Colombia’s Ivan Duque: Undocumented Venezuelan migrants, refugees will be legalized

Venezuelan migrants and refugees currently in Colombia without papers will be registered and provided with legal residence permits. Those who are currently on temporary residence will be able to extend their stay while those who are in the country illegally will be eligible for 10-year residence permits, 33rd Colombian president Ivan Duque, 44, announced on February 8, 2021.

There are approximately 1.8 million Venezuelans currently living in Colombia, 55 percent of which have no proper residence papers. Registering the undocumented ones would be beneficial to the security agencies of the country, according to Duque.

Due to the economic collapse and political divide in Venezuela, 4.7 million citizens of the country fled to other Latin American countries, including Colombia, according to the United Nations. Those who arrive from Venezuela to Colombia illegally from 2021 to 2022 will be allowed to apply for temporary protection.


“If we want to stop this crisis countries have to reflect about how to end the dictatorship in Venezuela,” Associated Press quoted Duque as saying. “We have to think about how to set up a transitional government and organize free elections.”

Duque made the announcement with the U.N. high commissioner for refugees Filippo Grandi, 63. The Colombian president hopes that other countries will follow the new policy, which he described as a historic and transcendental step for Latin America.

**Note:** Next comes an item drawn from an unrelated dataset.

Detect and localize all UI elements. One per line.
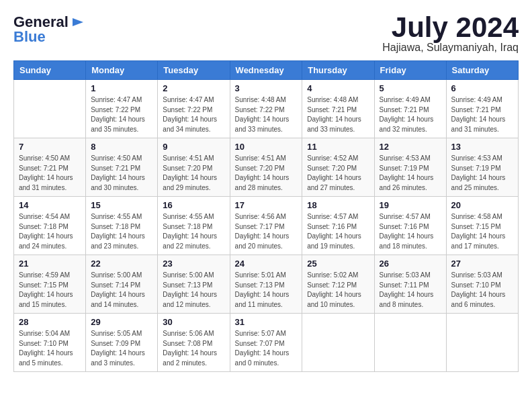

For Grandi, the new police is an extraordinary gesture of humanity, pragmatism and commitment to human rights. It would result to a more efficient provision of social services, including new coronavirus (COVID-19) vaccines, Duque added.

Meanwhile, the United States will not negotiate with Venezuelan president Nicolás Maduro, 58, anytime soon. The administration of 46th U.S. president Joe Biden, 78, will continue recognizing Juan Guaido, 37, as the legitimate president of Venezuela.

“I certainly don’t expect this administration to be engaging directly with Maduro,” NBC News quoted U.S. State Department spokesperson Ned Price, 38, as saying. He referred to Maduro as a dictator.